An important discovery has been revealed on the genetic foundation of anxiety disorders (ADs), which impact more than 280 million individuals worldwide.
Through the analysis of spatiotemporal transcriptomic data of genes associated with AD in human brains, they discovered two unique gene clusters exhibiting particular expression patterns in the limbic system, midbrain, and cerebral nuclei—regions that have been previously connected to AD behaviors. These clusters represent serotonergic/dopaminergic and glutamatergic signaling, respectively, and their different expression across developmental stages points to a potential role in the onset of AD symptoms.
By shedding light on the genetic and neurophysiological foundations of ADs and its subtypes, this research paves the door for focused therapeutic interventions.
Important Details:
- Around 280 million individuals globally suffer from anxiety disorders.
- Two gene clusters each exhibiting unique temporal and geographic expression patterns.
- These gene clusters may have a role in the development of AD symptoms since they correlate with several signaling pathways and developmental stages.

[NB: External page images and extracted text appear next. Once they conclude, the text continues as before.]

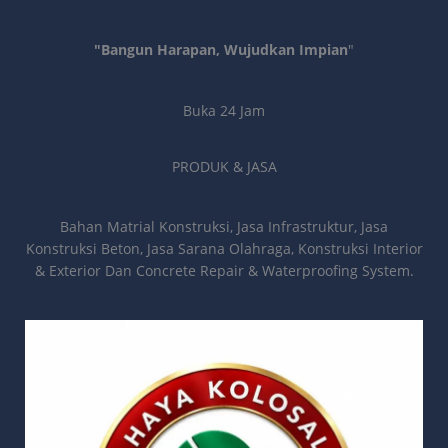
"Bangun Harapan, Wujudkan Impian
"
Buka 24 Jam
PRODUK & JASA
Bahan Matrial Konstruksi, Jasa Infrastruktur, Jasa
Konstruksi Beton, Jasa Sarana Olahraga, Konstruksi Interior
& Exterior Dan Concrete Repair & Waterproofing System.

Anxiety disorders (ADs) are among the most prevalent mental health illnesses, affecting about 280 million individuals globally. The genetic basis of ADs is evident from inheritance in families, and the tendency for individuals with one AD subtype to also have another subtype suggests a common genetic base. Despite the identification of the brain circuitry implicated in ADs, its relationship to gene expression is yet unknown.
After discovering this connection, scientists discovered that the brain expresses two gene clusters.

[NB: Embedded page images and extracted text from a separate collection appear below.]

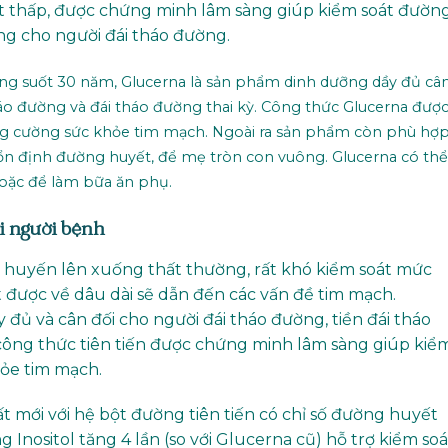
ết thấp, được chứng minh lâm sàng giúp kiểm soát đườn
g cho người đái tháo đường.
ng suốt 30 năm, Glucerna là sản phẩm dinh dưỡng dầy đủ câ
háo đường và đái tháo đường thai kỳ. Công thức Glucerna đượ
ng cường sức khỏe tim mạch. Ngoài ra sản phẩm còn phù hợ
 ổn định đường huyết, để mẹ tròn con vuông. Glucerna có thể
oặc để làm bữa ăn phụ.
i người bệnh
 huyến lên xuống thất thường, rất khó kiểm soát mức
được về dâu dài sẽ dẫn đến các vấn đề tim mạch.
đủ và cân đối cho người đái tháo đường, tiền đái tháo
 công thức tiên tiến được chứng minh lâm sàng giúp kiể
ỏe tim mạch.
t mới với hệ bột đường tiên tiến có chỉ số đường huyết
 Inositol tăng 4 lần (so với Glucerna cũ) hỗ trợ kiểm soá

Prior studies have used targeted gene sequencing and genome-wide association studies (GWAS) to identify common mutations in individuals with anxiety-related personality characteristics or AD. In the human genome, certain mutations have been linked to particular genes.
In the meantime, neuroimaging methods like functional MRI (fMRI) and PET scans have demonstrated that activity in particular neural circuits can predict a nervous temperament in rhesus macaques. These monkeys can also be used to identify the neural circuits responsible for the symptoms of AD through microstimulation methods.
Prior physiological research had suggested that these brain structures are involved in regulating AD behaviors. Further analysis of these areas using hierarchical clustering revealed two AD gene clusters with distinct spatial expression profiles: one highly expressed in the limbic system and a particular set of cerebral nuclei, and the other in the midbrain and a different set of cerebral nuclei.
Further examinations demonstrated that the two groups were in fact associated with distinct behaviors. Additionally, the two clusters displayed different enrichment patterns for genes related to each subtype of AD, demonstrating a direct correlation between each cluster and a particular subtype.
This further supports a duality in the neurophysiology of ADs: one cluster was linked to glutamatergic receptor signaling, while the other was linked to serotonergic and dopaminergic signaling. The two clusters were also connected to different cell types and gene networks that were particular to different regions.
In order to follow the expression patterns of the AD genes during brain development, the researchers lastly looked at developmental transcriptome data. They discovered that at particular developmental stages, the two spatial clusters have different and negatively linked identities.
While the other cluster is expressed during the late prenatal period and early childhood, the first cluster is significantly expressed between late infancy and adulthood. Therefore, mutations in genes linked to AD may cause irregularities in the timing of their expression, which may affect the way that signaling pathways and brain circuits form and result in AD symptoms.
Two gene clusters linked to AD were found in this study, and they have different functional profiles and patterns of spatial and temporal expression in the human brain. Additional research on these gene clusters may yield fresh information on the fundamental underpinnings of AD.